Was uns bevorsteht, ist nicht die Entdeckung des fehlenden Fundaments, sondern etwas ganz anderes:
In einer Welt, die von der globalen Begegnung der Kulturen geprägt ist, ist mit heftigen Antagonismen, vielleicht gar mit gewaltsamen Zusammenstößen zwischen gegensätzlichen Wertesystemen zu rechnen? Oder werden wir vielmehr unerwartete und innovative Hybridisierungen zwischen Wertesystemen erleben, deren Ursprünge und Ausrichtungen heute noch einander fremd sind?

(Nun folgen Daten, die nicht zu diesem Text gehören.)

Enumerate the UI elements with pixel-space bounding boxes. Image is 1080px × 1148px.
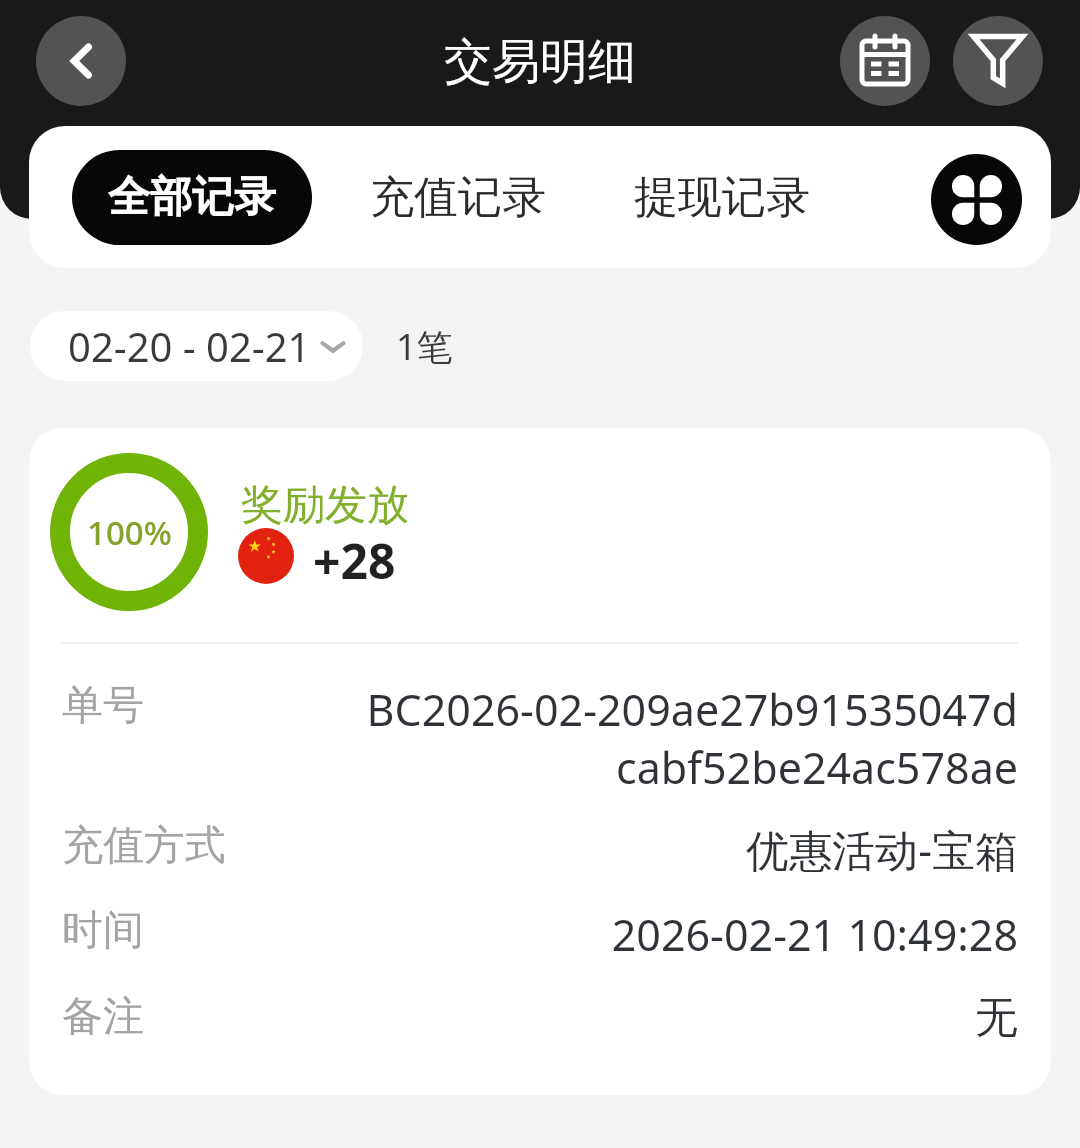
staticText: 无 (62, 991, 1018, 1045)
staticText: 提现记录 (634, 170, 810, 225)
staticText: 时间 (62, 905, 144, 957)
button[interactable]: 充值记录 (349, 150, 567, 245)
button[interactable]: 全部记录 (72, 150, 312, 245)
staticText: 备注 (62, 991, 144, 1043)
staticText: 充值记录 (370, 170, 546, 225)
button[interactable]: Calendar (840, 16, 930, 106)
staticText: +28 (313, 528, 396, 584)
staticText: 奖励发放 (241, 479, 409, 532)
staticText: 充值方式 (62, 820, 226, 872)
staticText: 02-20 - 02-21 (68, 319, 311, 373)
staticText: 优惠活动-宝箱 (62, 820, 1018, 879)
button[interactable]: More options (931, 154, 1022, 245)
staticText: 1笔 (396, 322, 453, 371)
button[interactable]: 02-20 - 02-21 (30, 311, 363, 381)
button[interactable]: 提现记录 (613, 150, 831, 245)
button[interactable]: Filter (953, 16, 1043, 106)
button[interactable]: Back (36, 16, 126, 106)
staticText: 2026-02-21 10:49:28 (62, 905, 1018, 964)
staticText: BC2026-02-209ae27b91535047d cabf52be24ac… (62, 680, 1018, 796)
staticText: 交易明细 (444, 32, 636, 92)
staticText: 100% (87, 510, 172, 555)
staticText: 单号 (62, 680, 144, 732)
staticText: 全部记录 (108, 171, 276, 224)
button[interactable]: 100% (29, 428, 1051, 1095)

Die Zukunft liegt nicht in der Begründung, sondern in der Hybridisierung – doch wie kann eine Blume auf eine andere gepfropft werden, wenn keine von beiden Wurzeln hat?

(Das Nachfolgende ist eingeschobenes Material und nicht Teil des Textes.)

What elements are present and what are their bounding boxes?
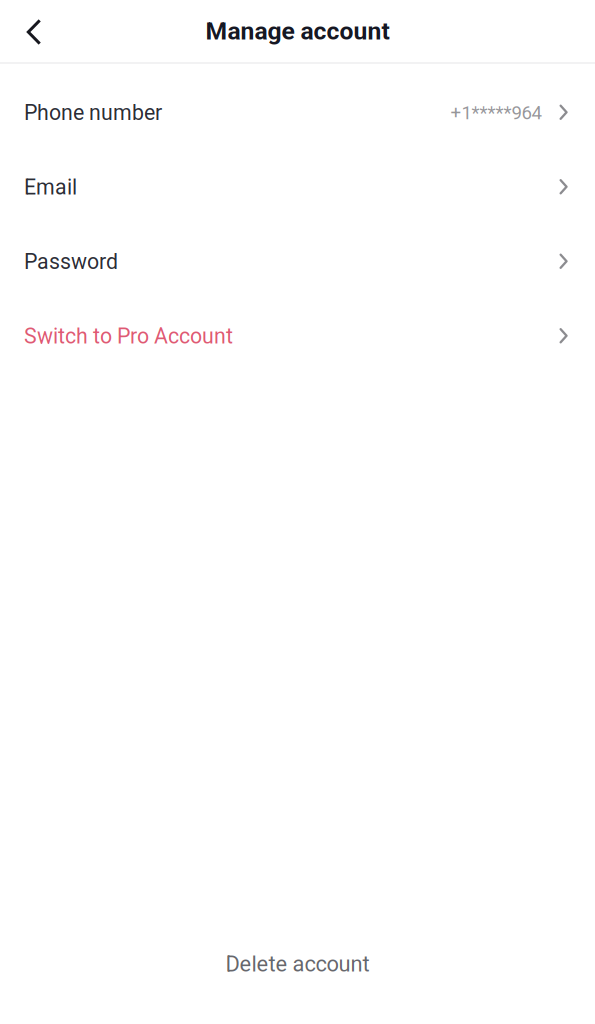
button[interactable]: Phone number [0, 76, 595, 150]
staticText: +1*****964 [450, 102, 542, 124]
button[interactable]: Password [0, 224, 595, 299]
staticText: Manage account [206, 16, 390, 45]
staticText: Phone number [24, 100, 162, 125]
button[interactable]: Email [0, 150, 595, 224]
staticText: Switch to Pro Account [24, 324, 233, 349]
button[interactable]: Switch to Pro Account [0, 299, 595, 374]
button[interactable]: Back [0, 0, 62, 62]
staticText: Password [24, 249, 118, 274]
staticText: Email [24, 175, 77, 200]
staticText: Delete account [226, 951, 370, 977]
button[interactable]: Delete account [0, 942, 595, 986]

Der Autor (J. Bindé) merkt an, dass das Fehlen eines Fundaments die Werte zu einer bloßen Frage der Mode macht:
So dringt das Phänomen der Mode, das sich bislang auf jene Bereiche beschränkte, in denen das Willkürliche und Konventionelle herrschen – etwa die Kleidung –, nun in unsere gesamte Auffassung von Werten ein. Wir leben im Flüchtigen, in der beschleunigten Veralterung, in subjektiven Launen, so als könnten selbst die heiligsten Werte, ihrer Grundlage beraubt, auf dem großen Markt der Wertpapiere mitschwimmen. […] Wie soll man in diesem allmächtigen Kontext, der offenbar die Beliebigkeit der Werte privilegiert, noch ihren Ernst denken?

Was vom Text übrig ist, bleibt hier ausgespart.